A Wise And Warm Summer Comedy

The opening moments of Booksmart, the directorial debut of actress Olivia Wilde, present a question, just by force of viewing habit: What kind of cinematic high-school girl type is this?
Played by Beanie Feldstein, Molly begins her day listening to affirmations about achieving greatness. She goes off to school, where she's class president. She suffers no fools, gladly or otherwise. From these hints, you might guess that in the world of high school movies, she is an Election Tracy Flick type: driven, insufferable, unpopular. But you also see her dance like a goofball with her best friend Amy (Kaitlyn Dever), and then you think ... maybe not. Maybe she is a warm and likable nerd, the underdog type. And at some point, it comes into focus: Neither she nor Amy is any cinematic type at all.
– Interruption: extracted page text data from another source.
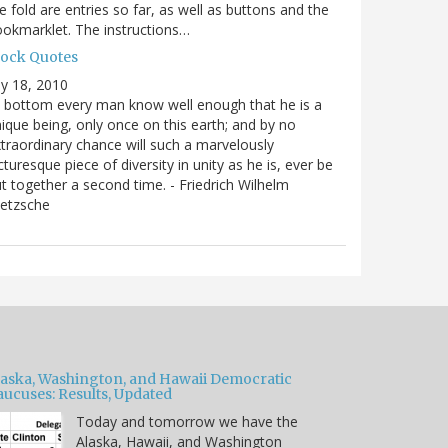
e fold are entries so far, as well as buttons and the
okmarklet. The instructions…
lock Quotes
ly 18, 2010
 bottom every man know well enough that he is a
ique being, only once on this earth; and by no
traordinary chance will such a marvelously
cturesque piece of diversity in unity as he is, ever be
t together a second time. - Friedrich Wilhelm
ietzsche
laska, Washington, and Hawaii Democratic
aucuses: Results, Updated
Today and tomorrow we have the
Alaska, Hawaii, and Washington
Molly and Amy are best friends who love each other more than anything, who are about to graduate from high school and head off to college. They have both — Molly especially — focused on school, believing (or perhaps telling themselves?) that they were not partying much, not getting too wild, not having the wrong kind of fun, because they were academically driven. But then, Molly learns that some of the kids she's always thought she wouldn't want as friends because they don't care about school are about to go to colleges as good as hers. This shakes her. Perhaps high school, she realizes, is not a choice between academic success and social immersion. Perhaps she has abstained from much of party life for no real reason.